Will any hand drawn sample drawn into the sample editor window be perfectly in tune if I stick to the default 168 samples length when clicking ‘create’? (pressing the A4 key on my keyboard will play my hand drawn sample at the A4 pitch 440 Hz perfectly in tune?)
if so, why 168 samples?
EDIT: Just tested this with Gtune VST tuner which was suggested by Carbonthief, the result was 441.47Hz with all hand drawn samples at 168 samples in length.
set finetune to -7
you can use any sample length you want 1,2,4,64(I suggest32 or 64)you’ll have just tune it afterwards and then, everything you draw in it by hand will remain in tune
why 168 samples?
168 samples at 44100 samplerate is (roughly) the duration of a single waveform cycle tuned to middle C.
Middle C is ~261.626 Hz
44100 / 261.626 = 168.56
If you’re working at 48000 samplerate then it would be 183.46 samples, and at 96000 it would be 366.93 samples.
Using 366.93 samples (rounded up to 367) at 96000 samplerate is actually quite a nice one to work with, because you can get pretty a low margin of error in the tuning. Basically, when rounding 366.93 up to 367, you are only 0.07 samples out of tune from the ideal cycle length. In practise, you don’t even really have to compensate for this error by adjusting the sample finetune property, as it will likely never be audible during any normal situations — only when specifically looking/listening for it during boring technical tests
It’s a pity that 44000 isn’t a “real” samplerate, because then we could use exactly 100 samples for a perfectly tuned A 440Hz, or 200 samples for 220 Hz, or 400 samples for 110 Hz, and so on. Technically, you can hack this by creating a 44000 Hz sample in an external editor such as Wavosaur, and Renoise will happily load it, but it’s still a bit awkward. Ah well… can’t win them all!
I usually won’t hand-draw, but often create short loops out of wavecycles from recorded material. Now tuning is always a hassle. What is the default playback key/rate for renoise samples? I guess you can’t calculate with the samplerate you’re using with your soundcard, because then all sample instruments would be out of tune when you change rate for the same project. Is it always 44.1 for middle c for a 44.1 sample? Sorry if it’s in the docs, I’m too lazy to read now.

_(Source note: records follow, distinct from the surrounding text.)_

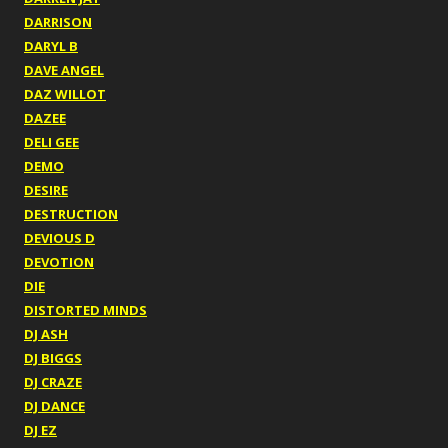
DARRISON
DARYL B
DAVE ANGEL
DAZ WILLOT
DAZEE
DELI GEE
DEMO
DESIRE
DESTRUCTION
DEVIOUS D
DEVOTION
DIE
DISTORTED MINDS
DJ ASH
DJ BIGGS
DJ CRAZE
DJ DANCE
DJ EZ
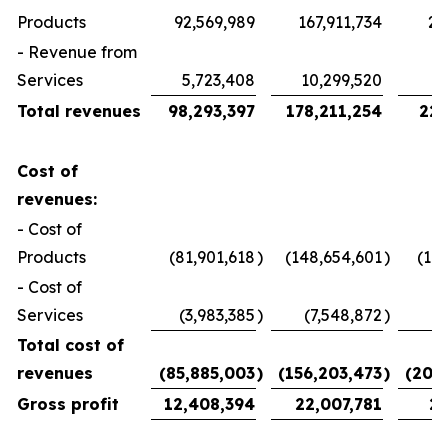
Products
92,569,989
167,911,734
21
- Revenue from
Services
5,723,408
10,299,520
1
Total revenues
98,293,397
178,211,254
22,
Cost of
revenues:
- Cost of
Products
(81,901,618
)
(148,654,601
)
(19
- Cost of
Services
(3,983,385
)
(7,548,872
)
Total cost of
revenues
(85,885,003
)
(156,203,473
)
(20,
Gross profit
12,408,394
22,007,781
2,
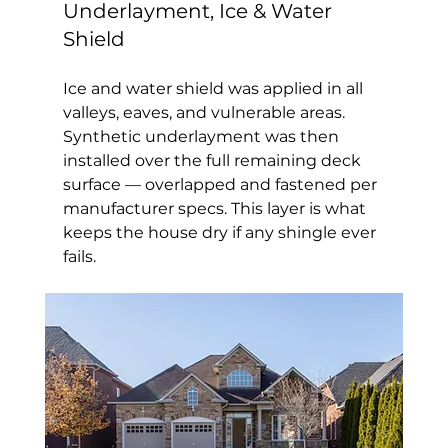
Underlayment, Ice & Water 
Shield
Ice and water shield was applied in all 
valleys, eaves, and vulnerable areas. 
Synthetic underlayment was then 
installed over the full remaining deck 
surface — overlapped and fastened per 
manufacturer specs. This layer is what 
keeps the house dry if any shingle ever 
fails.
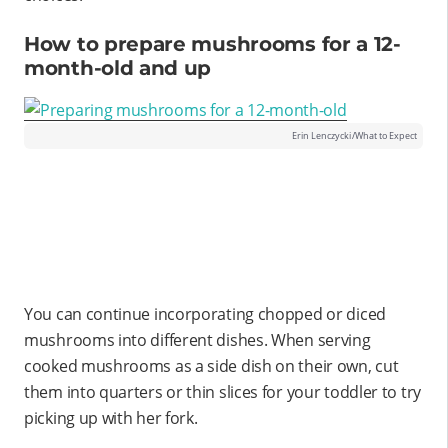
How to prepare mushrooms for a 12-
month-old and up
Erin Lenczycki/What to Expect
You can continue incorporating chopped or diced
mushrooms into different dishes. When serving
cooked mushrooms as a side dish on their own, cut
them into quarters or thin slices for your toddler to try
picking up with her fork.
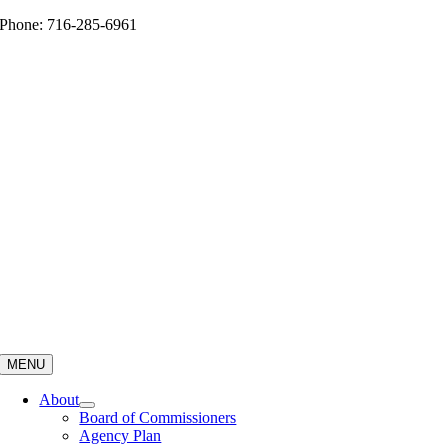
Skip
Phone: 716-285-6961
to
content
MENU
About
Board of Commissioners
Agency Plan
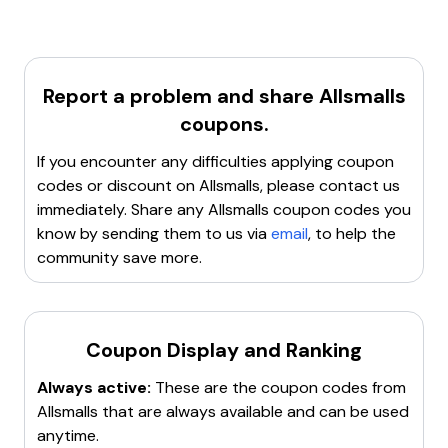
Clear browser cookies and cache
to remove any
discount code
. Additionally, there are other
potential conflicts.
discounts available, such as
15% off store-wide
and
Try a different browser
or device to see if the issue
free standard shipping
on orders over a certain
persists.
amount.
Report a problem and share
Allsmalls
Contact customer support
for assistance with the
coupon code.
coupons.
If these steps don't resolve the issue, it might be
If you encounter any difficulties applying coupon
necessary to look for an alternative coupon code or
codes or discount on
Allsmalls
, please contact us
promotion.
immediately. Share any
Allsmalls
coupon codes you
know by sending them to us via
email
, to help the
community save more.
Coupon Display and Ranking
Always active:
These are the coupon codes from
Allsmalls
that are always available and can be used
anytime.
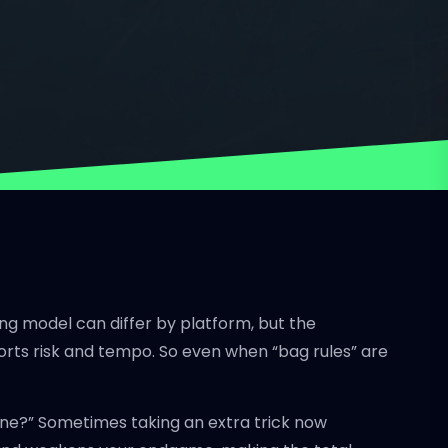
ing model can differ by platform, but the
storts risk and tempo. So even when “bag rules” are
g line?” Sometimes taking an extra trick now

Other than that it should be easy to calculate close to perfect tuning from wavecycle loop lengths to note offset & cent finetune. You just need to know the parameters (middle c rate/the individual sample rate). Maybe it would be a cool idea to have a pre-baked table, or better a little tool, to get tuning for wavecycles perfect without having to brain it out or tune by ears or the spectrograph. Extremely perfect tuning shouldn’t be necesarry (yeah, you know how much instruments like guitars can drift from “perfect” tuning in time or by different pressure on the strings/frets, the neck, or by different attack strengths, without sounding off-tune at all?), other than for having 2 wavecycles layered when no phasing difference should happen, but then you’d usually just use same loop lengths + the very same tuning.

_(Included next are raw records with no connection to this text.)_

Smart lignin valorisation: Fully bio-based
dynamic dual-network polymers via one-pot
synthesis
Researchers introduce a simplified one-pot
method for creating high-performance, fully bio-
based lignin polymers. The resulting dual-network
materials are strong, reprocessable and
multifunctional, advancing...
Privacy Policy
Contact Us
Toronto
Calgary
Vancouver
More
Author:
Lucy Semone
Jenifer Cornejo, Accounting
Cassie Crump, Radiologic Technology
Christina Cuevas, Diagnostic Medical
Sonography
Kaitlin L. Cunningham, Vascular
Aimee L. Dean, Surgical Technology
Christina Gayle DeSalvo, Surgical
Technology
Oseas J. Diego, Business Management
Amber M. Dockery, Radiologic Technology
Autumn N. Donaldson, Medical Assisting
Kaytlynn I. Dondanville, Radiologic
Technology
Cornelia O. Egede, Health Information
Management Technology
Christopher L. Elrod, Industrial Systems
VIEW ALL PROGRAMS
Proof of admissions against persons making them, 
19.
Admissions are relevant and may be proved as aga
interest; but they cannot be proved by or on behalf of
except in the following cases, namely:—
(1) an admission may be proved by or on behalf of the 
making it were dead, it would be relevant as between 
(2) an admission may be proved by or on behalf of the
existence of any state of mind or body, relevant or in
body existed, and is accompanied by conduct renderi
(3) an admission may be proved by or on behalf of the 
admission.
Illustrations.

Not exactly what is being asked for but this might be handy - http://www.renoise.com/tools/easy-tune
@dblue: thanks for that awesome and in depth explanation. 96000 samplerate with 367 samples length comes very close to perfect tuning according to the gtune VST tuner.
I also managed to get 100% perfect tuning (on any hand-drawn single cycle waveform) with these settings: samplerate 44100Hz (16bit mono), number of samples 128, transpose -5st, finetune 30…A4 was registered as 440.00HZ in the tuner, A3 at 220.00Hz, A2 at 110.00Hz, very nice.